> Try it
Starting from the line containing "Return results in <instances>...</instances>. Segment", write out the rest of the entries exactly, through the final line, including nothing else.

> Extracted data
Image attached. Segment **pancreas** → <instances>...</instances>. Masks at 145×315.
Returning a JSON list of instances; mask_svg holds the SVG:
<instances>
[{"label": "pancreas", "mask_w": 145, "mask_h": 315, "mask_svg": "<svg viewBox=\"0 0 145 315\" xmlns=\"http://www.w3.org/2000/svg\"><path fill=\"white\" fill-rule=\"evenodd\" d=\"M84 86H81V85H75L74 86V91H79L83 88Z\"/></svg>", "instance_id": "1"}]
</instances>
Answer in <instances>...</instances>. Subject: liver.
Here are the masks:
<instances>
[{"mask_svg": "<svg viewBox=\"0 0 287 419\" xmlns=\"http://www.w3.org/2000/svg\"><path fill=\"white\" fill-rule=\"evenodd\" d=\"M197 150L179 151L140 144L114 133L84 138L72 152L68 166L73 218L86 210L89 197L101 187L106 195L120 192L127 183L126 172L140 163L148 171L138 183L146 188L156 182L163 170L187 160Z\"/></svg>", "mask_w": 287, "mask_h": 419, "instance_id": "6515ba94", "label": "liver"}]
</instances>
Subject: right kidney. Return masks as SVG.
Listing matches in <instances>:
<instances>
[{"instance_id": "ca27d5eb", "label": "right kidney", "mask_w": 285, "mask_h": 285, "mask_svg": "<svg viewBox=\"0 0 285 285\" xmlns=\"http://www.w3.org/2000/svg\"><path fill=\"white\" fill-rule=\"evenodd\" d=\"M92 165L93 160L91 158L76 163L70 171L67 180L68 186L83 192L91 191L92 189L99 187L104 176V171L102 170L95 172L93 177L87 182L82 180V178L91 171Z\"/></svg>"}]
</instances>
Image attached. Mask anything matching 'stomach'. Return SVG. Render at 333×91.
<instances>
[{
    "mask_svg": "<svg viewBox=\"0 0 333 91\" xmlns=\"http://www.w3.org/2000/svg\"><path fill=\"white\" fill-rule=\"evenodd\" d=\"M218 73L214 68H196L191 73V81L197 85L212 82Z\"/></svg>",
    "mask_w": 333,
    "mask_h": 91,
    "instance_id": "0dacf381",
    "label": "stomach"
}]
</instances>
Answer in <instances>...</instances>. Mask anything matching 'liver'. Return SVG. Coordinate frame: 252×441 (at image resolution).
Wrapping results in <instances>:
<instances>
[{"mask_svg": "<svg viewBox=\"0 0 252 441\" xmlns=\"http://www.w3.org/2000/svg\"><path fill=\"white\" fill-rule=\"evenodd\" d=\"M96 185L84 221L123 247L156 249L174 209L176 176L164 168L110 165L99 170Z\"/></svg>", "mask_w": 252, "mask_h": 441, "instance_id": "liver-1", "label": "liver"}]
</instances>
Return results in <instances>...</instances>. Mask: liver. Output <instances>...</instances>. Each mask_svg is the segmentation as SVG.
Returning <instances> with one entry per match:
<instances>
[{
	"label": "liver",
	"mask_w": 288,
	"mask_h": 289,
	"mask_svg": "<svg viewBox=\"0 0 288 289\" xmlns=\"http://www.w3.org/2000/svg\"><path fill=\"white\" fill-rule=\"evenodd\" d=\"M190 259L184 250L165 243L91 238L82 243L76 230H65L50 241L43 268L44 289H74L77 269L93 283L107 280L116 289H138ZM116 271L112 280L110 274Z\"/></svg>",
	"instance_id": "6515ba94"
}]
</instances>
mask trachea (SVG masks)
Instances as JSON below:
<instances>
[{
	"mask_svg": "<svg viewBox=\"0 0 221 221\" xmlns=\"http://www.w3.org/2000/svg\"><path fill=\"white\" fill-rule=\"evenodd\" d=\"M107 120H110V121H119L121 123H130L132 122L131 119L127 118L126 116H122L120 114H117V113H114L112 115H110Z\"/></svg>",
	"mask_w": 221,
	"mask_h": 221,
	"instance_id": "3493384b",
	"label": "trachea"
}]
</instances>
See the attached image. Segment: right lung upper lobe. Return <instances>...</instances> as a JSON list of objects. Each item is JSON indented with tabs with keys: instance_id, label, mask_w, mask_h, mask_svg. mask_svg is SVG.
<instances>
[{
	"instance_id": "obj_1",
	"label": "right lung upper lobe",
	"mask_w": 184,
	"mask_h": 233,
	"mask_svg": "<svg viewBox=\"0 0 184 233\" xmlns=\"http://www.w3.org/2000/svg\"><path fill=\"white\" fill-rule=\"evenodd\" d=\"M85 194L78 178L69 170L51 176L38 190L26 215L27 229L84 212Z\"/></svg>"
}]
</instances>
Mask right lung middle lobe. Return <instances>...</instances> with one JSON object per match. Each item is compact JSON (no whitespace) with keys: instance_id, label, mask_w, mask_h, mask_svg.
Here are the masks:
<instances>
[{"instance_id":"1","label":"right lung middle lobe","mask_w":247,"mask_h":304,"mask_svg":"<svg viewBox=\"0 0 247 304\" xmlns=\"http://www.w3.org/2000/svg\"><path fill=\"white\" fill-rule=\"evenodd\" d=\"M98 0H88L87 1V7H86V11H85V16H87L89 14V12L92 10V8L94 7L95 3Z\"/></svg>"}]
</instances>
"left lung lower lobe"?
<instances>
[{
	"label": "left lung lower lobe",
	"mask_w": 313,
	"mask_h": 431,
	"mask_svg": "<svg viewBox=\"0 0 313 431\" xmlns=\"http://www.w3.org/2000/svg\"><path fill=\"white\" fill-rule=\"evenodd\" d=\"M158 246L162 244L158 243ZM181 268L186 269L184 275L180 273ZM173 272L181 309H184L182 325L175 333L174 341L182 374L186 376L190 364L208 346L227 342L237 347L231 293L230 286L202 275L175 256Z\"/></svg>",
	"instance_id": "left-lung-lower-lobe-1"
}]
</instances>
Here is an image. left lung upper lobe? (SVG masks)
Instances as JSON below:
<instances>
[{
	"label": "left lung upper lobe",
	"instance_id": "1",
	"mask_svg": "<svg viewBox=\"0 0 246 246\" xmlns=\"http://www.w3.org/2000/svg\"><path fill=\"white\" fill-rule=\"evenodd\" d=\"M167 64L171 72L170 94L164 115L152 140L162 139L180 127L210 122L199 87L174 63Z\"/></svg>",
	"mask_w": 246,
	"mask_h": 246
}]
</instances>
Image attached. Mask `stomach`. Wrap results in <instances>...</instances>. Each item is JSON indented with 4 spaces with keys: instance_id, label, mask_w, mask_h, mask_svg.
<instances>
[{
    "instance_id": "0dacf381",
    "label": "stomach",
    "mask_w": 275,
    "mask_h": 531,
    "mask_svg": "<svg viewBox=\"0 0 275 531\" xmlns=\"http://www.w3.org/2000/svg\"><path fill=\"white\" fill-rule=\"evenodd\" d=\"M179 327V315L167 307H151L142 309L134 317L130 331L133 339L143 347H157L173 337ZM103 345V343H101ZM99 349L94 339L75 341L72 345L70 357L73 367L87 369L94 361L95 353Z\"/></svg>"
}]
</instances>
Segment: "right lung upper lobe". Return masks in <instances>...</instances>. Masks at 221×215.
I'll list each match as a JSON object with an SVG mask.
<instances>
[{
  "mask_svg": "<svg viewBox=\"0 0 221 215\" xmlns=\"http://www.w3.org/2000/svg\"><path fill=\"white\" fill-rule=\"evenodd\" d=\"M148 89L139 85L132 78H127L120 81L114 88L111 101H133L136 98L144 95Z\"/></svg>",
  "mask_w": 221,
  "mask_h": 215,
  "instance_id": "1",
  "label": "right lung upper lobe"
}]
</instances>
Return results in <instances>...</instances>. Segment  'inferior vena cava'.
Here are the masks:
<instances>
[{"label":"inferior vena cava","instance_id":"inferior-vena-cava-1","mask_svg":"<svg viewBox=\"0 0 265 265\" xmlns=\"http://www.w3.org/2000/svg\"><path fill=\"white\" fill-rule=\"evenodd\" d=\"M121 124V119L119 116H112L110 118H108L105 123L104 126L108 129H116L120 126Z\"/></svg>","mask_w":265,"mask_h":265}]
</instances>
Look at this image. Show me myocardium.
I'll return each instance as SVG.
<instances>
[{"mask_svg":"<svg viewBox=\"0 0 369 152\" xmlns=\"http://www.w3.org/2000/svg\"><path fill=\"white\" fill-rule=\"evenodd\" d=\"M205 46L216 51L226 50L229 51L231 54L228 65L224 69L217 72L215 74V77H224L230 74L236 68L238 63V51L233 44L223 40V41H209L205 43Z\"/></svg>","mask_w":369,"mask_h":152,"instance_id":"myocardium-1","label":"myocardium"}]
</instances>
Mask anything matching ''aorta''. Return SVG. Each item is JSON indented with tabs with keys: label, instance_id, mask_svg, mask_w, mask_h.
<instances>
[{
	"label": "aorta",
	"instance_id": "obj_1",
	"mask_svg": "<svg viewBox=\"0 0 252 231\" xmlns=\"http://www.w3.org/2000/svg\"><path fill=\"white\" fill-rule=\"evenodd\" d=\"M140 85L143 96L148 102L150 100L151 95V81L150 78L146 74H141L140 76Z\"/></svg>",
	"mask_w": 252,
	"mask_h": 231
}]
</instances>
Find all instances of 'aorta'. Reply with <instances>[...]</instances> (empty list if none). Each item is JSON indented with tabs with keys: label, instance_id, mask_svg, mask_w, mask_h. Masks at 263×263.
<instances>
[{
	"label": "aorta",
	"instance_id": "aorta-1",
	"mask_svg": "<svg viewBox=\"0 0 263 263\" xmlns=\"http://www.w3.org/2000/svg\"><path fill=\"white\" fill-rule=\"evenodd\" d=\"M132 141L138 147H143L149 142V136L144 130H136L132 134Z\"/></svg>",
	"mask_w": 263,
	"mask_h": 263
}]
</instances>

> Response for this exercise
Return results in <instances>...</instances>. Segment  'inferior vena cava'.
Here are the masks:
<instances>
[{"label":"inferior vena cava","instance_id":"inferior-vena-cava-1","mask_svg":"<svg viewBox=\"0 0 265 265\" xmlns=\"http://www.w3.org/2000/svg\"><path fill=\"white\" fill-rule=\"evenodd\" d=\"M121 124V119L119 116H112L110 118H108L105 123L104 126L108 129H116L120 126Z\"/></svg>","mask_w":265,"mask_h":265}]
</instances>
Look at this image. Show me myocardium.
I'll return each instance as SVG.
<instances>
[{"mask_svg":"<svg viewBox=\"0 0 369 152\" xmlns=\"http://www.w3.org/2000/svg\"><path fill=\"white\" fill-rule=\"evenodd\" d=\"M205 46L216 51L226 50L229 51L231 54L228 65L224 69L217 72L215 74V77H224L230 74L236 68L238 63V51L233 44L223 40V41H209L205 43Z\"/></svg>","mask_w":369,"mask_h":152,"instance_id":"myocardium-1","label":"myocardium"}]
</instances>
Mask anything matching ''aorta''. Return SVG. Each item is JSON indented with tabs with keys: label, instance_id, mask_svg, mask_w, mask_h.
<instances>
[{
	"label": "aorta",
	"instance_id": "obj_1",
	"mask_svg": "<svg viewBox=\"0 0 252 231\" xmlns=\"http://www.w3.org/2000/svg\"><path fill=\"white\" fill-rule=\"evenodd\" d=\"M140 85L143 96L148 102L150 100L151 95V81L150 78L146 74H141L140 76Z\"/></svg>",
	"mask_w": 252,
	"mask_h": 231
}]
</instances>
Find all instances of 'aorta'. Reply with <instances>[...]</instances> (empty list if none). Each item is JSON indented with tabs with keys: label, instance_id, mask_svg, mask_w, mask_h. Masks at 263×263.
<instances>
[{
	"label": "aorta",
	"instance_id": "aorta-1",
	"mask_svg": "<svg viewBox=\"0 0 263 263\" xmlns=\"http://www.w3.org/2000/svg\"><path fill=\"white\" fill-rule=\"evenodd\" d=\"M132 141L138 147H143L149 142V136L144 130H136L132 134Z\"/></svg>",
	"mask_w": 263,
	"mask_h": 263
}]
</instances>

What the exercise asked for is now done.